BEGIN RECORDS SHOWN

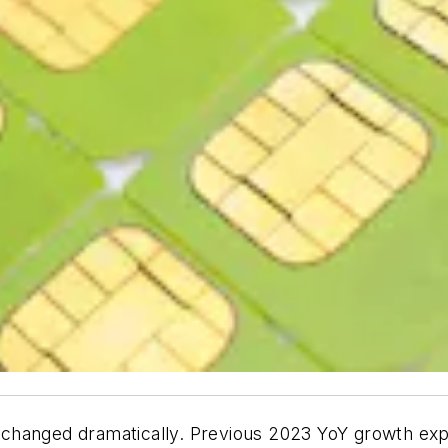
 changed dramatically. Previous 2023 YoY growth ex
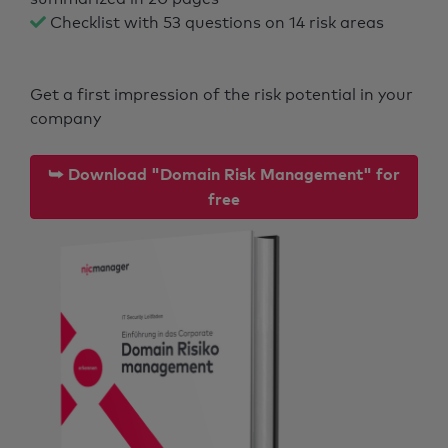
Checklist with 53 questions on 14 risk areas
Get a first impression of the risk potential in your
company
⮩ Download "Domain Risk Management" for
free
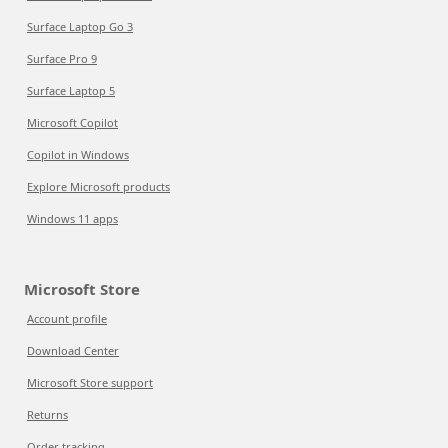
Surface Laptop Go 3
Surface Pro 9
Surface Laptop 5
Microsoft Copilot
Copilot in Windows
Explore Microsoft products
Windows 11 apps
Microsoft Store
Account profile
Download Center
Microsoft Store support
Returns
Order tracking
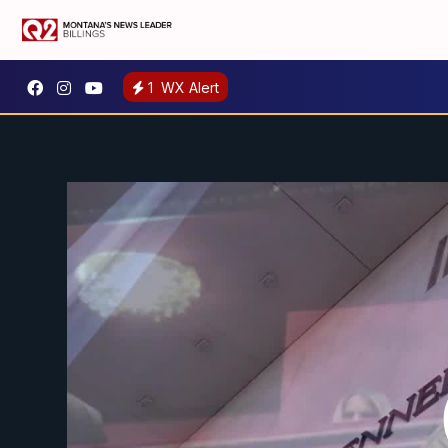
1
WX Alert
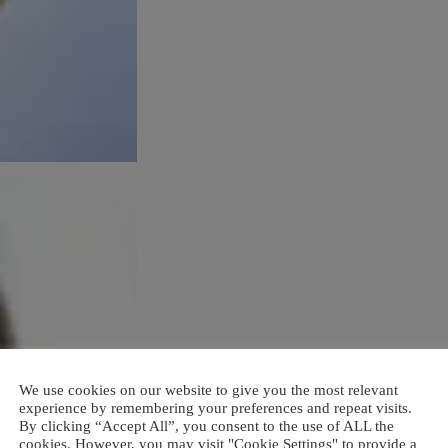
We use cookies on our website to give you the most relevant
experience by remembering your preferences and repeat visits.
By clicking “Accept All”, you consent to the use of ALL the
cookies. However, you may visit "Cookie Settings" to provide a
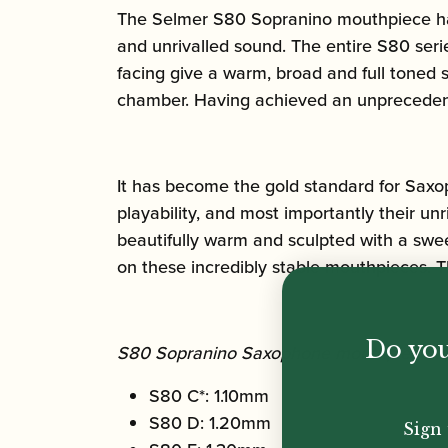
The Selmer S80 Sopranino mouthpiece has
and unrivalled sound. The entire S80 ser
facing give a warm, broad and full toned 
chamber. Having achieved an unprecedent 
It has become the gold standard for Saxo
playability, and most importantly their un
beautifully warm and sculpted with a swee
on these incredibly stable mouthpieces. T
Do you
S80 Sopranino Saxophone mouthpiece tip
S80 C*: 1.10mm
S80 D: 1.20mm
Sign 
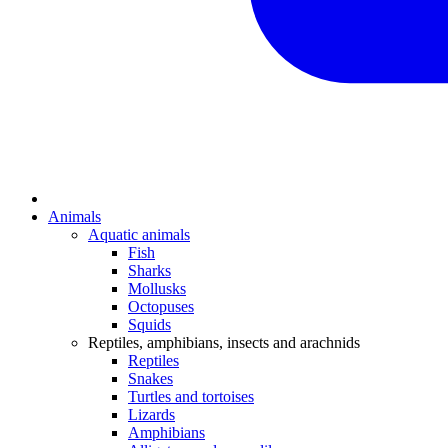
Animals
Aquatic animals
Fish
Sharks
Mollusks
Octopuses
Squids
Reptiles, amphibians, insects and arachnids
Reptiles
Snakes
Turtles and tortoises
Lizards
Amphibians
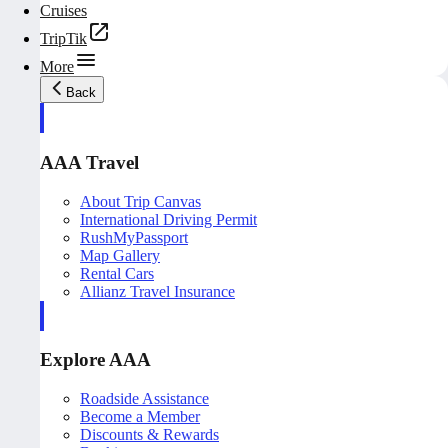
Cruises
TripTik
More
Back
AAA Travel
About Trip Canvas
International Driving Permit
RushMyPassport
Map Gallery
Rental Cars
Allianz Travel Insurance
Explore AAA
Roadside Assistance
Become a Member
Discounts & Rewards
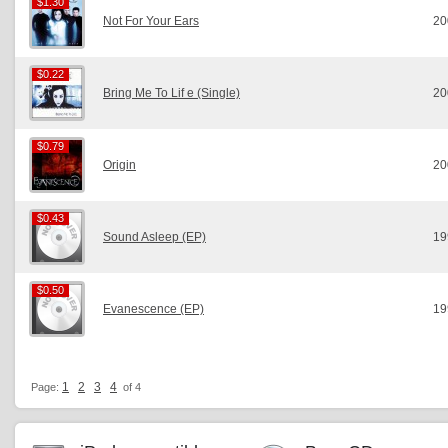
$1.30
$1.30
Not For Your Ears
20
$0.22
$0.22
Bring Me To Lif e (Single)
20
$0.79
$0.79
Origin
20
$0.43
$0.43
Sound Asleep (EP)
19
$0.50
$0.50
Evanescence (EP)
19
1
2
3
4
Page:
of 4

END RECORDS SHOWN

### EXERCISE DIRECTIONS
Check each line of the records above for "give", and copy those that have it.

### TASK OUTPUT
We use cookies on our website to give you the most relevant
facing give a warm, broad and full toned 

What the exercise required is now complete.